The sales pitch there, like here, was that the tax cuts would generate such an economic boom that the state would magically offset the revenue losses.

That didn’t happen.

The first year after the tax cuts went into effect, Goosen says, the state lost a staggering 11 percent in revenue, a greater loss than the first three years of the Great Recession, even as it began to rebound from that recession and should have seen its coffer fuller year-over-year. The state made some cuts, but mostly used its reserve funds to stay afloat. Now those return funds are gone, and the revenue hasn’t started pouring in.

“The fallout from that is huge,” Goosen told me.

Indeed. Check out this graphic, from a new KCEG report out earlier this month:

In case you can’t read the small print, that’s a 5 percent decrease to local governments, 6 percent decrease to K-12 education, and a 23 percent decrease to libraries. (Corrections, however, are getting more money. Of course.) To fill in the funding gap, local governments are raising taxes.

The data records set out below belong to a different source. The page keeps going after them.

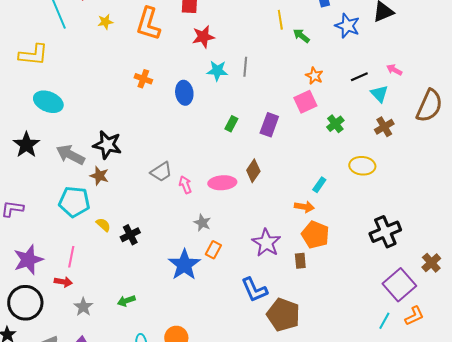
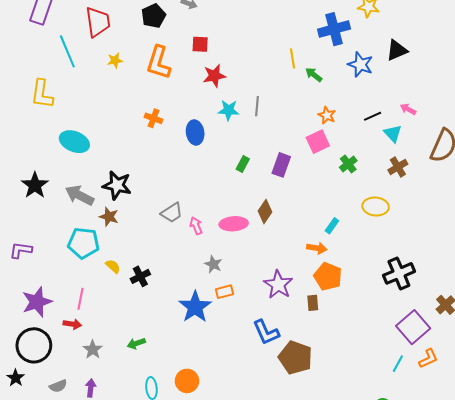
yellow L-shape: (33, 55) -> (42, 94), turned 92
cyan ellipse: (48, 102) -> (74, 142), moved
orange rectangle: (213, 250) -> (224, 292), turned 48

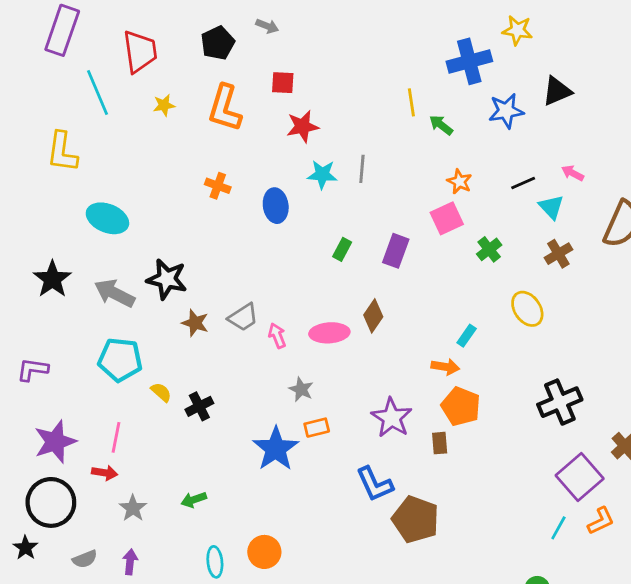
blue star: (360, 65) -> (506, 111), turned -30
yellow ellipse: (376, 207) -> (527, 309), turned 50
brown star: (109, 217) -> (195, 323), moved

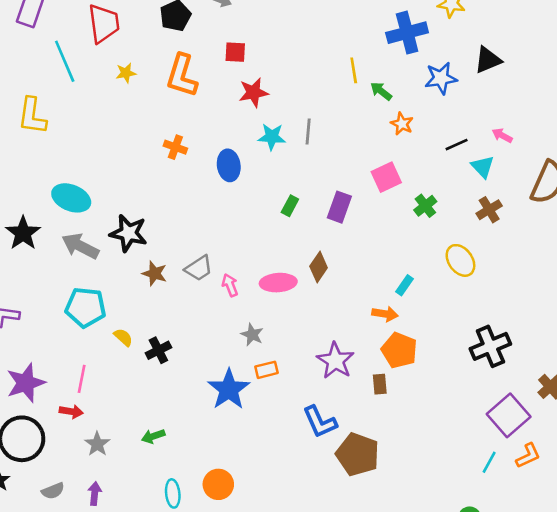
orange star: (459, 182) -> (402, 124), moved
cyan ellipse: (107, 218) -> (71, 198), moved

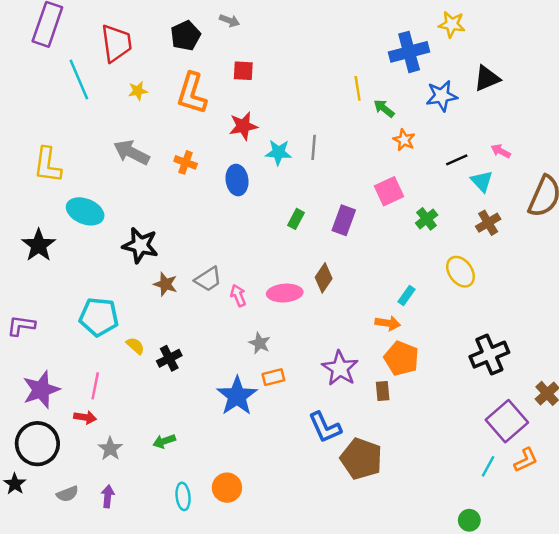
red star: (253, 92) -> (243, 126), moved
yellow L-shape: (32, 116) -> (47, 165), moved
gray arrow: (80, 246) -> (132, 152), moved

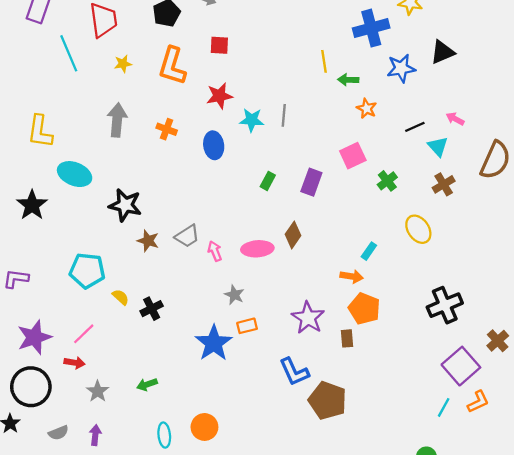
green arrow: (384, 108) -> (348, 80), turned -36
gray arrow: (132, 152) -> (117, 120), turned 68
pink line: (95, 386) -> (84, 334), turned 35

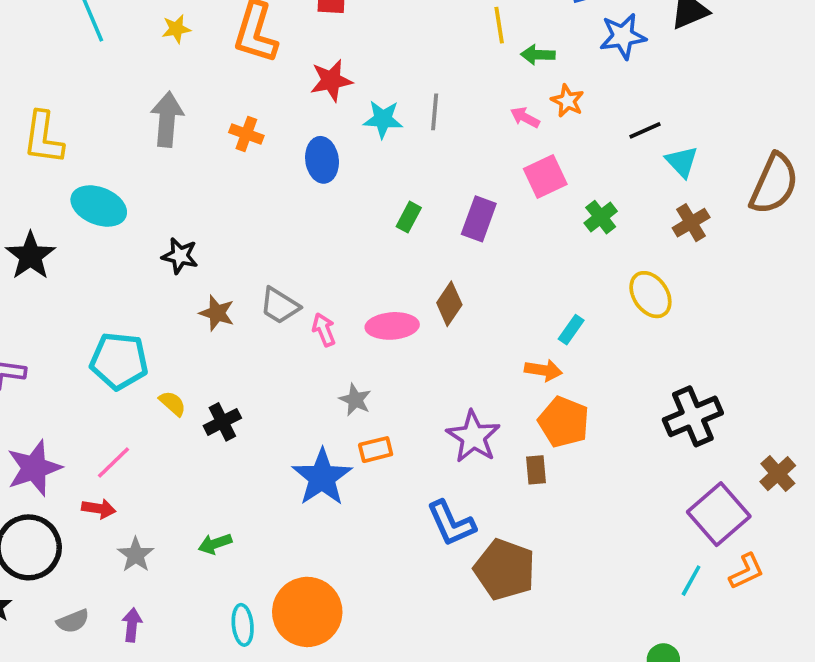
pink arrow: (455, 119) -> (525, 117), moved
black star: (125, 205) -> (180, 256), size x0.7
gray trapezoid: (187, 236) -> (280, 306), turned 65
orange circle: (204, 427) -> (307, 612), size x1.6

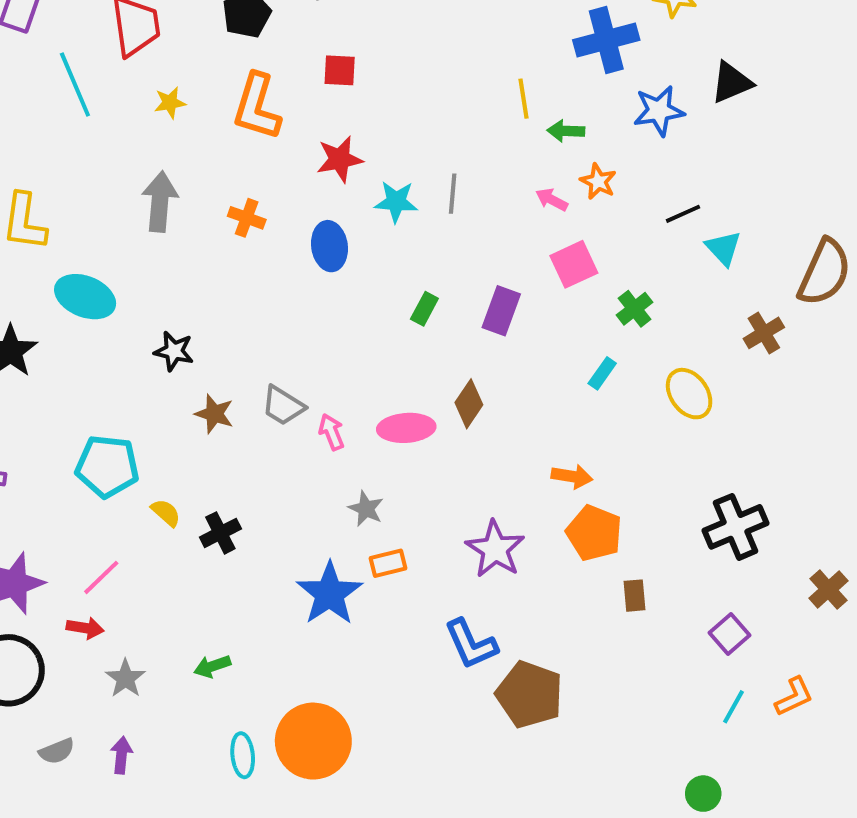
brown cross: (691, 223) -> (764, 333), moved
cyan rectangle: (571, 330) -> (602, 373), moved
brown rectangle: (536, 470) -> (635, 596), moved
purple square: (719, 514) -> (729, 634), moved, size x0.6

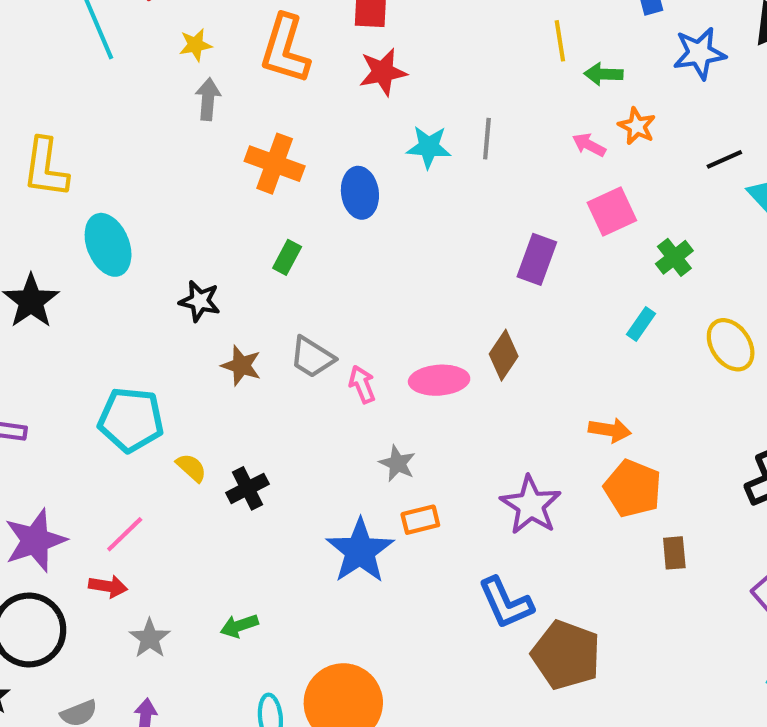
red star: (340, 159) -> (383, 72), moved
gray arrow: (160, 202) -> (208, 99), moved, size x0.7
orange cross: (247, 218) -> (275, 164), size x1.5
cyan ellipse: (85, 297) -> (108, 245), turned 46
green rectangle: (424, 309) -> (287, 257), moved

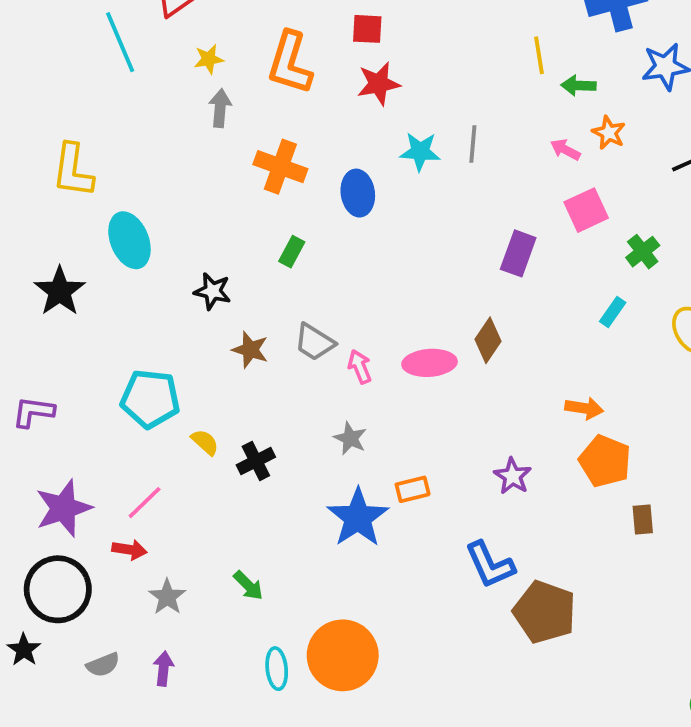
gray star: (397, 463) -> (350, 438), moved
purple star: (531, 505) -> (513, 476), size x0.7
green arrow: (239, 626) -> (248, 586), turned -116

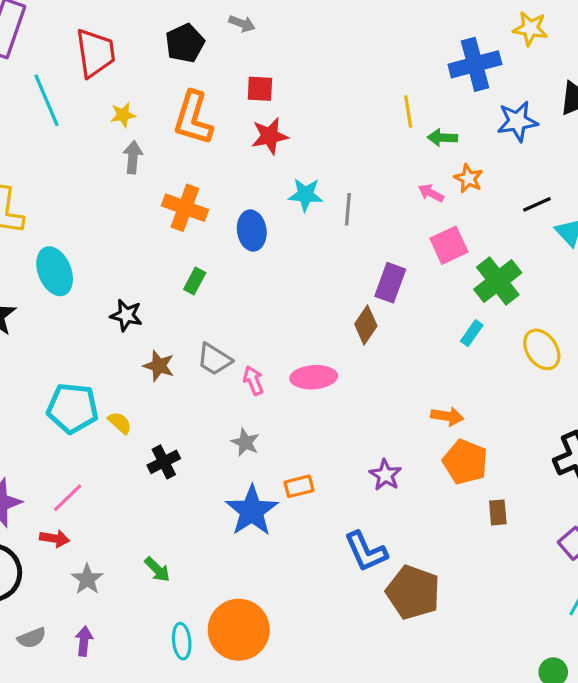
gray line: (473, 144) -> (348, 209), moved
green cross: (643, 252) -> (498, 281), size x1.6
brown diamond: (488, 340) -> (366, 325), moved
yellow semicircle: (205, 442) -> (120, 423), moved

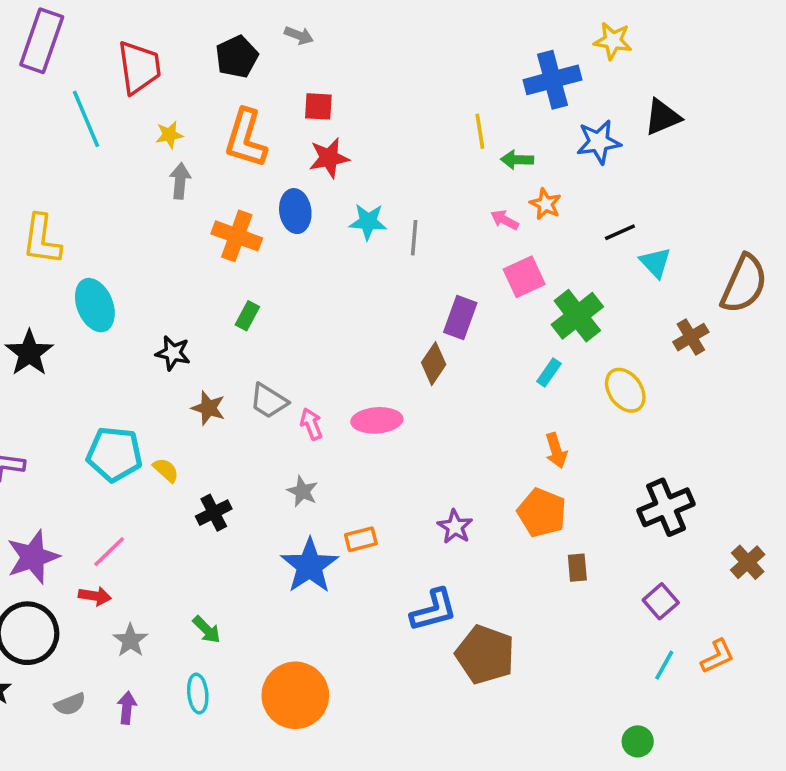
blue ellipse: (252, 231) -> (295, 211), moved
orange arrow: (447, 416) -> (556, 451), moved, turned 64
blue L-shape: (366, 552) -> (434, 610), turned -81
cyan ellipse: (182, 641) -> (198, 694), moved

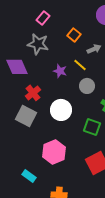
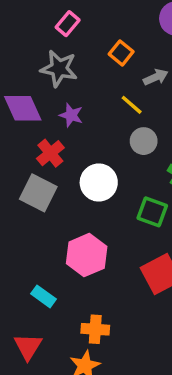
purple star: (60, 71) -> (71, 115), moved

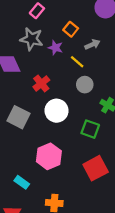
purple star: (71, 115) -> (55, 48), moved
red cross: (50, 153) -> (41, 83), moved

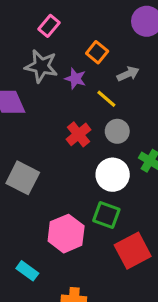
red cross: (41, 83) -> (78, 134), moved
white circle: (57, 111) -> (113, 175), moved
green square: (90, 129) -> (106, 215), moved

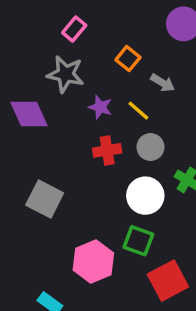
gray arrow: (128, 74) -> (163, 83), turned 55
purple star: (75, 79) -> (100, 107), moved
red cross: (78, 134) -> (107, 150), turned 30

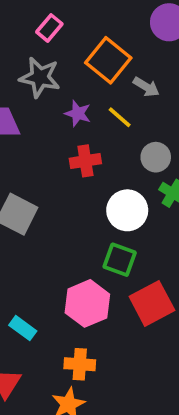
orange square: (128, 59) -> (108, 60), size x1.6
gray circle: (151, 147) -> (156, 157), moved
pink hexagon: (93, 261) -> (87, 303), moved

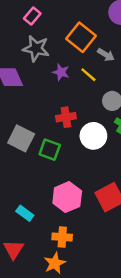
pink rectangle: (49, 28) -> (32, 16), moved
red cross: (85, 161) -> (66, 117), moved
green square: (120, 260) -> (50, 150), moved

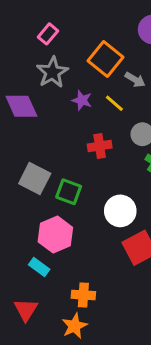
gray star: (36, 48) -> (52, 72), turned 30
red cross: (66, 117) -> (100, 146), moved
white circle: (93, 136) -> (120, 211), moved
pink hexagon: (67, 197) -> (55, 235), moved

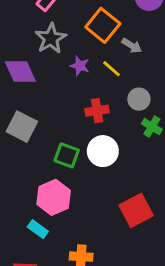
gray square: (35, 178) -> (22, 127), moved
white circle: (120, 211) -> (103, 151), moved

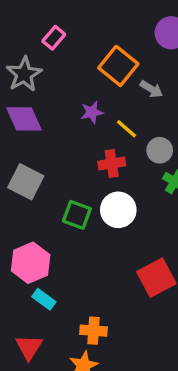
gray star: (51, 38) -> (24, 74), moved
purple star: (80, 66) -> (92, 112), turned -30
yellow line: (111, 69) -> (127, 129), moved
pink hexagon: (54, 197) -> (31, 263), moved

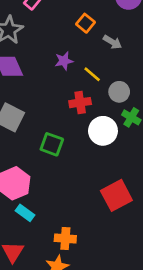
orange square: (118, 66) -> (85, 23), size x0.6
white circle: (118, 210) -> (103, 131), moved

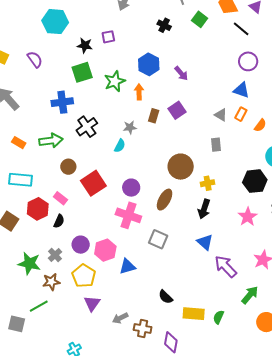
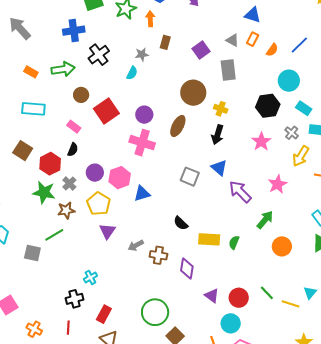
purple square: (177, 110) -> (201, 50), moved
gray rectangle: (216, 145) -> (228, 70), size x1.5
yellow cross: (208, 183) -> (221, 109), turned 32
red hexagon: (38, 209) -> (50, 164), moved
gray square: (158, 239) -> (190, 177), moved

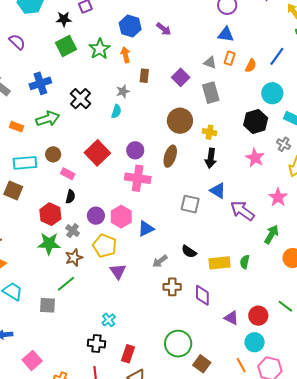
blue cross: (74, 31) -> (40, 83), moved
brown circle: (81, 95) -> (53, 154), moved
brown square: (23, 151) -> (13, 191), moved
gray arrow: (136, 245) -> (160, 261), moved
black cross: (75, 299) -> (96, 344), turned 30

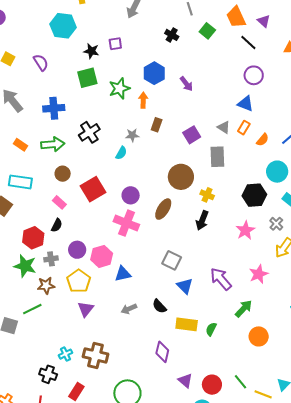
brown circle: (53, 154) -> (63, 174), moved
blue triangle: (218, 191) -> (185, 286), moved
gray cross: (73, 231) -> (51, 259), turned 32
brown cross: (172, 287) -> (95, 355), moved, size x1.4

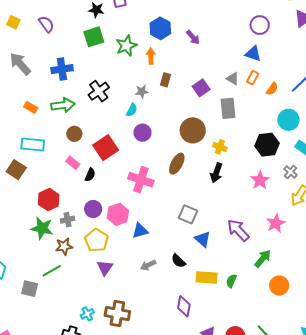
purple circle: (131, 195) -> (143, 133), moved
black semicircle: (57, 225) -> (90, 175), moved

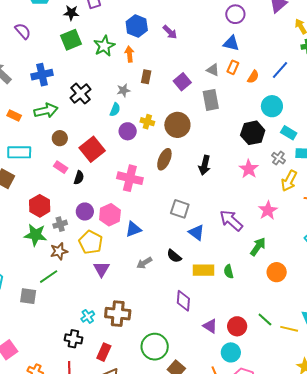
yellow cross: (220, 147) -> (147, 122), moved
green semicircle: (231, 281) -> (229, 272), turned -32

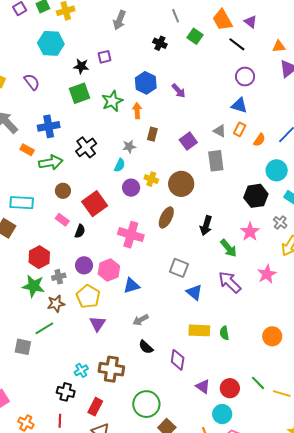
orange rectangle: (14, 115) -> (27, 150), moved
green arrow: (258, 247) -> (229, 248), moved, turned 102
black semicircle: (174, 256) -> (146, 347), moved

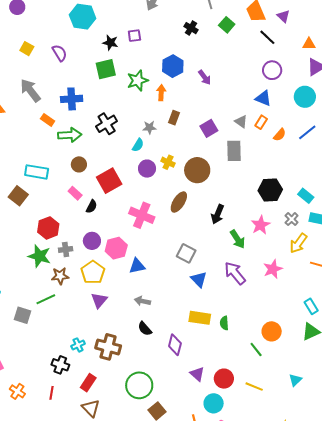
cyan circle: (277, 170) -> (305, 97), moved
gray arrow: (141, 320) -> (142, 301), turned 35
green line: (258, 383) -> (256, 350), moved
yellow line: (282, 394) -> (254, 387), moved

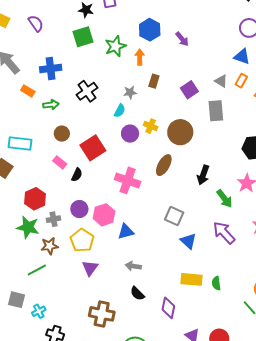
green arrow: (70, 135) -> (51, 105), size x0.7
gray square: (22, 315) -> (17, 300), moved
cyan cross: (78, 345) -> (39, 311), moved

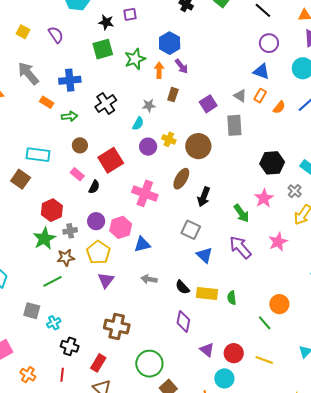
purple arrow: (182, 39) -> (182, 66), moved
black arrow: (203, 175) -> (204, 197), moved
green star: (28, 227) -> (44, 239), turned 30
black semicircle: (137, 293) -> (182, 287), moved

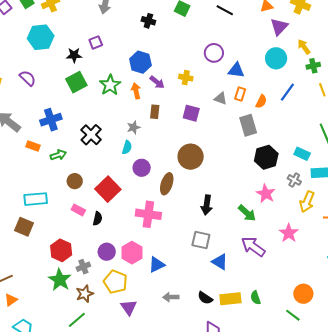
purple circle: (269, 43) -> (214, 53), moved
purple square: (208, 104) -> (191, 113), turned -30
gray rectangle: (234, 125) -> (248, 125), moved
yellow cross: (169, 139) -> (186, 78), moved
brown ellipse: (181, 179) -> (167, 184), moved

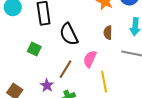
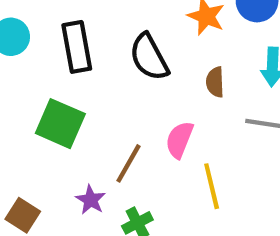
black semicircle: (69, 34) -> (149, 57), moved
green square: (34, 49) -> (60, 124), size x1.6

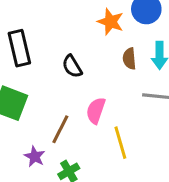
black semicircle: (149, 57) -> (72, 66), moved, size x0.7
brown semicircle: (215, 82) -> (129, 59), moved

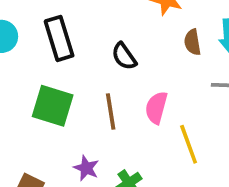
brown line: (60, 129) -> (111, 111), moved, turned -32

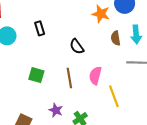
black rectangle: (59, 38) -> (40, 28), moved, size x0.6
green square: (53, 106) -> (36, 75), size x0.7

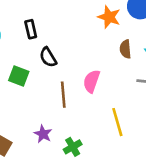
black semicircle: (77, 47) -> (48, 57), moved
green square: (36, 75) -> (19, 76), moved
pink semicircle: (95, 76) -> (92, 81), moved

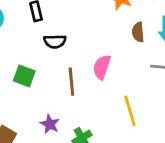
black semicircle: (48, 57) -> (55, 41), turned -60
green square: (19, 76) -> (24, 76), moved

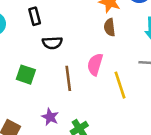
brown semicircle: (138, 32) -> (110, 27), moved
yellow line: (130, 111) -> (120, 85), moved

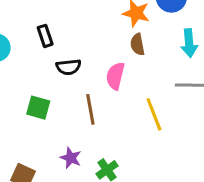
pink semicircle: (95, 64) -> (115, 76), moved

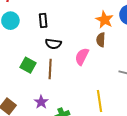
brown line: (90, 109) -> (50, 69), moved
yellow line: (154, 114) -> (99, 101), moved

And the state Supreme Court ruled last year the Brownback’s education funding was unconstitutionally and impermissibly low. Kansas, McKay adds, is raiding its highway maintenance fund to fill in the many holes.

“There’s no money in the bank,” Goosen says. “We’re $600, $700 million below even a conservative set of expenses.” Making that up would require 10-12 percent budget cuts.

Oh, and it’s not like the state economy has gone gangbusters, either. “Explosive job growth?” McKay says. “That hasn’t happened.”

Of course, Brownback, though he had lackluster approval ratings, did win reelection last November. And he won in part because he sold his economic program as the shot in the arm the state needed—“The sun is shining in Kansas and don’t let anyone tell you different,” he said. It worked. And then a week later, everything went to shit.

Nov. 10, 2014: A new revenue estimate revealed the dire reality. Kansas is on pace to collect $1 billion less in revenue through 2016 than its projected expenses. After exhausting the reserve fund, officials would still need to find $280 million to balance the budget this fiscal year, and an additional $436 million next year. Since then, those numbers have grown.

Confronted by reporters about the shortfall, Brownback said he was unaware of the huge budget gap before his election. “I knew what the public knew,” he said.

“Since the election,” Goosen says, “even more Kansans have become aware of the fact that we’re on a course that is not working out very well. … Our lawmakers don’t have the ability to look forward. They have to look at how do we pull things backwards.”

And that, they say, is the path that North Carolina may well be headed down.

“I think the key lesson is that tax cuts are not magic,” says Goosen. “It’s seductive to say we can cut taxes and revenue will still come in. Our experience has proved that doesn’t work.”